[[ Data extracts open ]]

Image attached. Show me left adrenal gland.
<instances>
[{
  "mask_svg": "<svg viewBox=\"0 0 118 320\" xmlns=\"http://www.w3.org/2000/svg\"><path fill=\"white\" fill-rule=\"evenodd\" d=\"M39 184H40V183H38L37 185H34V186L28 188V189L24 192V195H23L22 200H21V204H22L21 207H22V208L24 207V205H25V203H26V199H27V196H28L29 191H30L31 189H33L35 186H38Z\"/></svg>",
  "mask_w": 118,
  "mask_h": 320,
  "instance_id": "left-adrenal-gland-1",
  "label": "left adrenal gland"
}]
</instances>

[[ Data extracts closed ]]

Task item →
Could you return the lines in the entries above that contain "gland"?

Output for this exercise →
Image attached. Show me left adrenal gland.
  "instance_id": "left-adrenal-gland-1",
  "label": "left adrenal gland"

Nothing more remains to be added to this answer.